_What you need to do_
Please return only the lines between the line with "Как получить" and the final line of the entries, both included, and exclude pictures.

_Data excerpts_

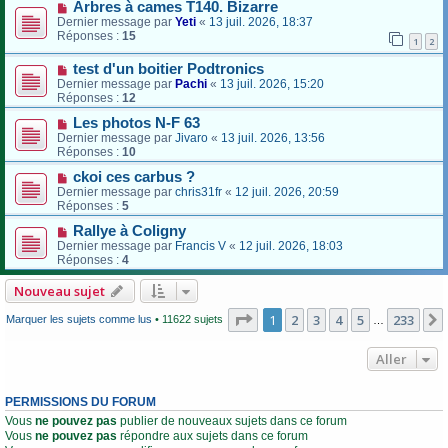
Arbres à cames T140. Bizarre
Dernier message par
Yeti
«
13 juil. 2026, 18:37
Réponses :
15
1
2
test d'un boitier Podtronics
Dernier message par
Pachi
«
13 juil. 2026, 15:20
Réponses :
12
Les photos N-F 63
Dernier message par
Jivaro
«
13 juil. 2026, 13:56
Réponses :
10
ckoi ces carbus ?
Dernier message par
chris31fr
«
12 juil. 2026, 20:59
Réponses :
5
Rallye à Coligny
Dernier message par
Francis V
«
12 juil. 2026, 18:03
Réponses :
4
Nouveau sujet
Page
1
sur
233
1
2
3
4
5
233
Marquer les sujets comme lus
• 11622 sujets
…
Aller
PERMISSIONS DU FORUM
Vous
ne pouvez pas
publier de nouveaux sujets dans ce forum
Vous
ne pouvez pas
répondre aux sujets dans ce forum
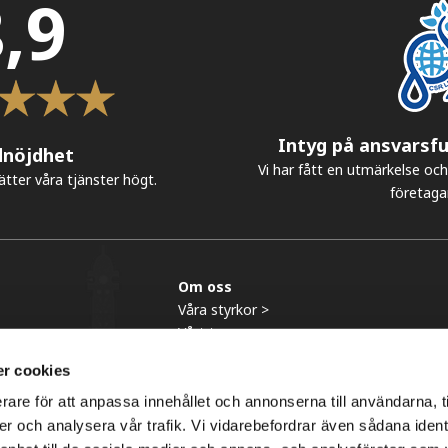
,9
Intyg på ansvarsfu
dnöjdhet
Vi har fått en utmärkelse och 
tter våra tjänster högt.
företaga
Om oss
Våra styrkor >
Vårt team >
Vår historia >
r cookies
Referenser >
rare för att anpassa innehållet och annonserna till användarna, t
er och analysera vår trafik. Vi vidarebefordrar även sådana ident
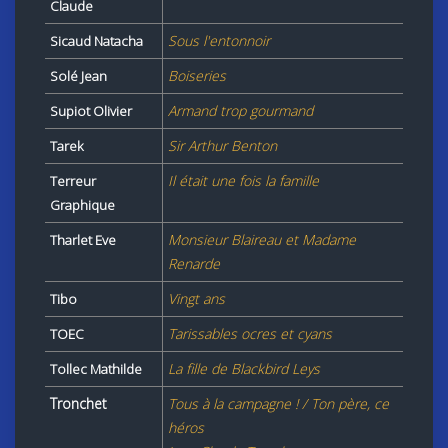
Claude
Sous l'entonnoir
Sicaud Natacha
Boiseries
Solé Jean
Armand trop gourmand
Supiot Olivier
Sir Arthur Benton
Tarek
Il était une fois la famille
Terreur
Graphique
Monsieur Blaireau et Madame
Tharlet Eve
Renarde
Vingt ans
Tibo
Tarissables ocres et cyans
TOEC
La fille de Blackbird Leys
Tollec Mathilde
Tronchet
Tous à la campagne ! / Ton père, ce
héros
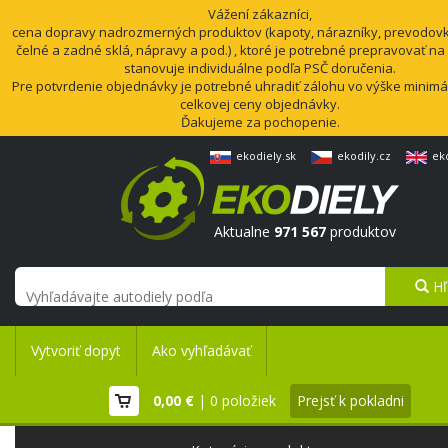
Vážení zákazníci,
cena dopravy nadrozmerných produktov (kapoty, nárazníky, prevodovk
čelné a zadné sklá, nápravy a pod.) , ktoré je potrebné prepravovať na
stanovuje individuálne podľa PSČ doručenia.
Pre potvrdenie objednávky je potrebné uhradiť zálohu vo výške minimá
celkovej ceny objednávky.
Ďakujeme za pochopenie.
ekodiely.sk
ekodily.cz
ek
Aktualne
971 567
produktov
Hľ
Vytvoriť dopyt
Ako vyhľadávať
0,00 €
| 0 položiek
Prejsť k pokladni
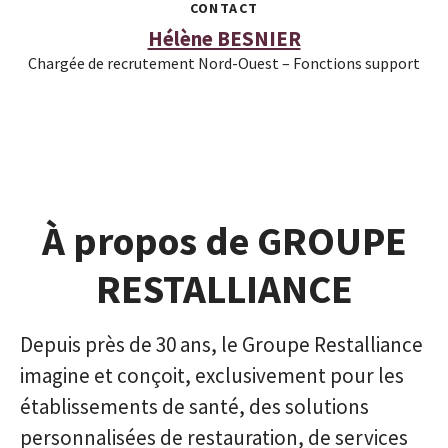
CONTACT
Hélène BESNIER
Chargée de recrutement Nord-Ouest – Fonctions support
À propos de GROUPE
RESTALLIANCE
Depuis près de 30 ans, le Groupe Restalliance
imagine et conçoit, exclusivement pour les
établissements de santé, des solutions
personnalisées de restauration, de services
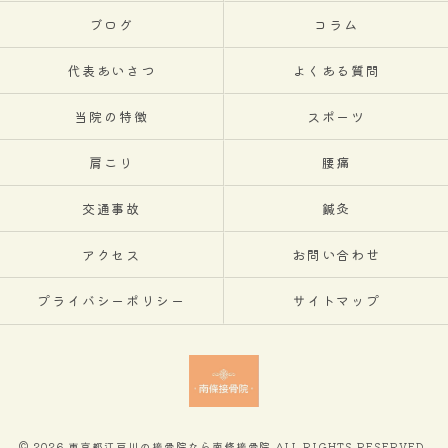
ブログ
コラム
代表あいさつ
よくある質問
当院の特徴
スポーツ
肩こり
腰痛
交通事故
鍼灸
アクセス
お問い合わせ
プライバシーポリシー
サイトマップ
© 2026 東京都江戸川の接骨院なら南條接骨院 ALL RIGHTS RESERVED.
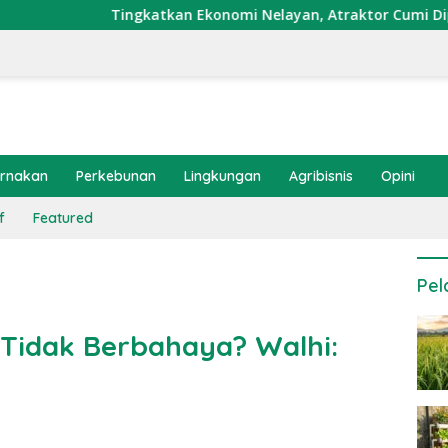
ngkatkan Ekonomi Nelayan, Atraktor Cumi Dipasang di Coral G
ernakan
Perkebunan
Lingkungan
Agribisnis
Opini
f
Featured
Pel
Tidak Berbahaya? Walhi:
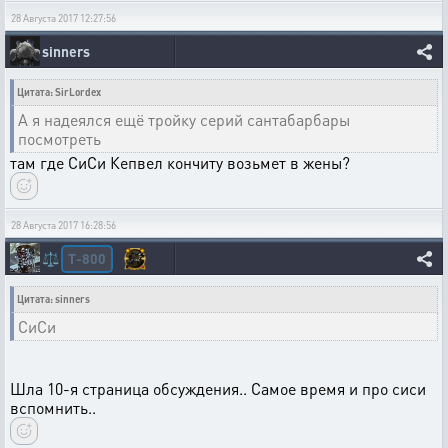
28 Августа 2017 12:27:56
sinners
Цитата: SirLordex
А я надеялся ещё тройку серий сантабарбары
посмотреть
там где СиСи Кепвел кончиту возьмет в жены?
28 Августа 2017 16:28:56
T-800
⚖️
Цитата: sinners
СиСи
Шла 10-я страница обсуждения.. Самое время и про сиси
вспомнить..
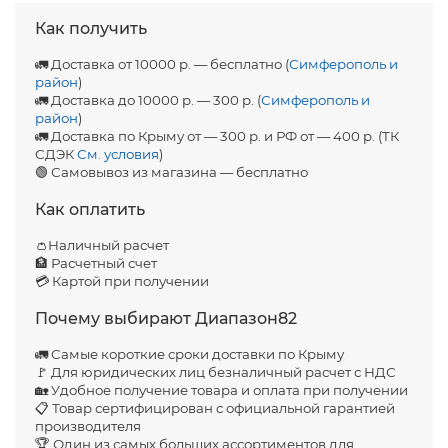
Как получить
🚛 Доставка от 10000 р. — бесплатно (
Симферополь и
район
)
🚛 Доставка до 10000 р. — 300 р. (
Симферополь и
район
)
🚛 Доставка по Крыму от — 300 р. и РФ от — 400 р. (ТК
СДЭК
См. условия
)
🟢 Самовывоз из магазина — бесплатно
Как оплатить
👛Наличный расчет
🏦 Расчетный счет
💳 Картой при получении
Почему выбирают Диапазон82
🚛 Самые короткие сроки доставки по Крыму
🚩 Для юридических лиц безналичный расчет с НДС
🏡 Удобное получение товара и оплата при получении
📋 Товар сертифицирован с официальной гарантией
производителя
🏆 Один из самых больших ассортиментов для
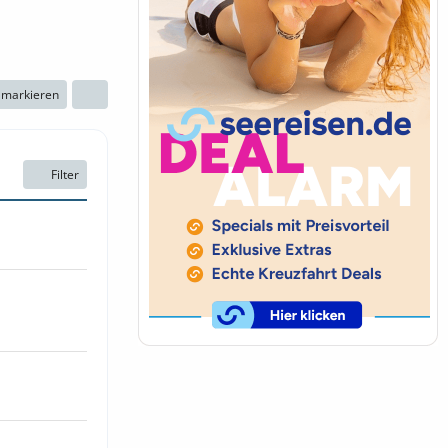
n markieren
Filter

_Answer to this problem_
Как получить
🚛 Доставка от 10000 р. — бесплатно (
Симферополь и
район
)
🚛 Доставка до 10000 р. — 300 р. (
Симферополь и
район
)
🚛 Доставка по Крыму от — 300 р. и РФ от — 400 р. (ТК
СДЭК
См. условия
)
🟢 Самовывоз из магазина — бесплатно
Как оплатить
👛Наличный расчет
🏦 Расчетный счет
💳 Картой при получении
Почему выбирают Диапазон82
🚛 Самые короткие сроки доставки по Крыму
🚩 Для юридических лиц безналичный расчет с НДС
🏡 Удобное получение товара и оплата при получении
📋 Товар сертифицирован с официальной гарантией
производителя
🏆 Один из самых больших ассортиментов для
n markieren
Filter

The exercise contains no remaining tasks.